▽

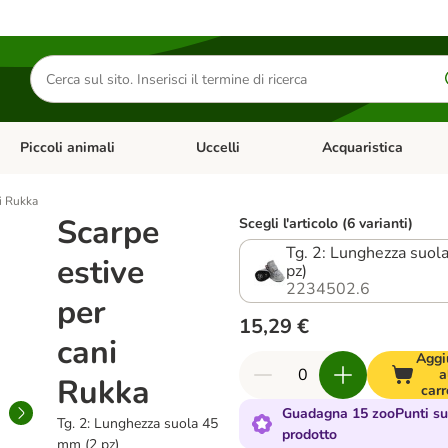
Cerca
prodotti
Piccoli animali
Uccelli
Acquaristica
Apri Menu Categoria: Diete e antiparassitari
Apri Menu Categoria: Piccoli animali
Apri Menu Categoria: U
ni Rukka
Scarpe
Scegli l'articolo (6 varianti)
Tg. 2: Lunghezza suol
estive
pz)
2234502.6
per
15,29 €
cani
Aggi
a
Rukka
carr
Guadagna 15 zooPunti su
Tg. 2: Lunghezza suola 45
prodotto
mm (2 pz)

△

→ **What you should do**: Copy the data character for character, but drop all pictures from the copy.

→ **Response area**:
Cerca
prodotti
Piccoli animali
Uccelli
Acquaristica
Apri Menu Categoria: Diete e antiparassitari
Apri Menu Categoria: Piccoli animali
Apri Menu Categoria: U
ni Rukka
Scarpe
Scegli l'articolo (6 varianti)
Tg. 2: Lunghezza suol
estive
pz)
2234502.6
per
15,29 €
cani
Aggi
a
Rukka
carr
Guadagna 15 zooPunti su
Tg. 2: Lunghezza suola 45
prodotto
mm (2 pz)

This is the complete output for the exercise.